Extensive and Reflexive Personhood Definition

Epistemic status: Speculative idea

It is highly likely that making a friendly AI somehow requires a good definition of what is a morally significant person. The optimal solution may be to figure out what consciousness is, and point to that. But just in case that turns out to be impossible and/or ill defined, we should look at other options too.

In this post I will explore using an extensional definition for this task. Extensional definition is to define a concept by pointing at examples, rather than to describe it in terms of other concepts [1].

Some reasons to be optimistic about using extensional definition for personhood and other important moral concepts:

This is more or less just (semi) supervised learning, which means we can take advantage of the progress in this field.
You can teach “I don’t know how to define it, but I know it when I see it” type of information. This means we do not already have know exactly what should be considered a person, at the launch of the AI. We can make it up as we go along and include more and more types of objects in the training data over time.
The information is not tied to a specific ontology [2].

The main obstacle with extensional definition is that there is no way of making it complete. Therefore, the AI must keep learning forever.

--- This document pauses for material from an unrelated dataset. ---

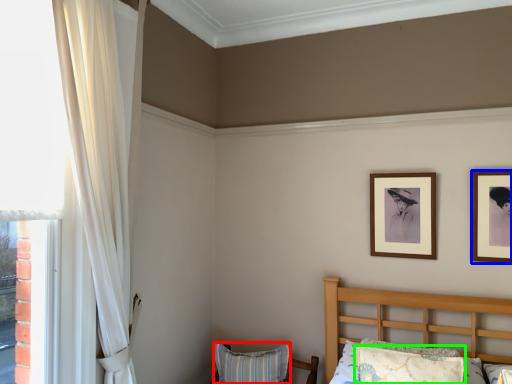 Question: Which object is positioned closest to pillow (highlighted by a red box)? Select from picture frame (highlighted by a blue box) and pillow (highlighted by a green box).

Choices:
 (A) picture frame
 (B) pillow

Answer: (B)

Therefore, we need a never ending pool of training data.

* * *

Here is my naive suggestion for person detection system, in the context of how it connects to friendliness [3]:

Hardcoded into the AI:

The concept of “person” as a process, which as some level of the map, can and should be modeled as an agent with beliefs and preferences [4].
The belief that persons are better than random at detecting other persons.
The AI’s goal is to optimise [5] for the aggregation [6] of the preferences [7] of all persons.

Give the AI some sort of initial person detector to get it started, e.g. :

Program that recognize human faces.
A specific person that can be queried.

The idea is that the AI can acquire more training data of what is a person by asking known persons for their beliefs. Since the AI tries to optimise for all persons preferences, it is motivated to learn who else is a person.

To begin with the AI is supposed to learn that humans are persons. But over time the category can expand to include more things (e.g. aliens, ems, non human animals [8]). The AI will consider you a person if most previous persons consider you a person. This inclusion mechanism is not perfect. For example, we humans has been embarrassingly slow to conclude that all humans are persons. However, we do seem to get there eventually, and I can’t think of any other inclusion method that has enough flexibility.

However, this naive construction for defining personhood is not safe, even if all dependences [3, 5, 6, 7] are solved.

In general, agents already identified as persons, will not agree on who else is a person. This might lead the AI to favour a perverse but more stable to the “who is a agent”-problem. E.g. concluding the persons refers only to the member of a small cult, who strongly believes that they and only they are real people.

It becomes even worse if we consider persons actively trying to hack the system. E.g. creating lots of simple computer programs that all agree with me and then convince the AI that they are all persons.

* * *

[1] Extensions and Intensions

[2] I plan go deeper into this in another post.

[3] Assuming robust AGI.

[4] Note that not everything that can modeled as an agent with beliefs and preferences is a person. But everything that is a person is assumed to have this structure at som level.

[5] I am skipping over the problem of how to line up the state of the world with persons preferences, rather than lining up persons preferences with the state of the world. Part of me believes that this is easily solved by separating preference learning and preference optimisation in the AI. Another part of me believes that this is a really hard problem which we can not even begin to work on until we have a better understanding of preferences [7] are.

[6] I have not yet found a method for aggregating that I like, but I think that this problem can be separated out from this discussion.

[7] The word “preference” is hiding so much complexity and confusion that I don’t even know if it is a good concept when applied to humans (see: Call for cognitive science in AI safety). Feel free to interpret “preference” as a placeholder for that thing in a person which is relevant for the AI’s decision.

[8] Note that caring about the wellbeing of X is different from considering them persons, in this formulation. If enough persons care about X, then the AI will pick up this preference, even if X is not a person.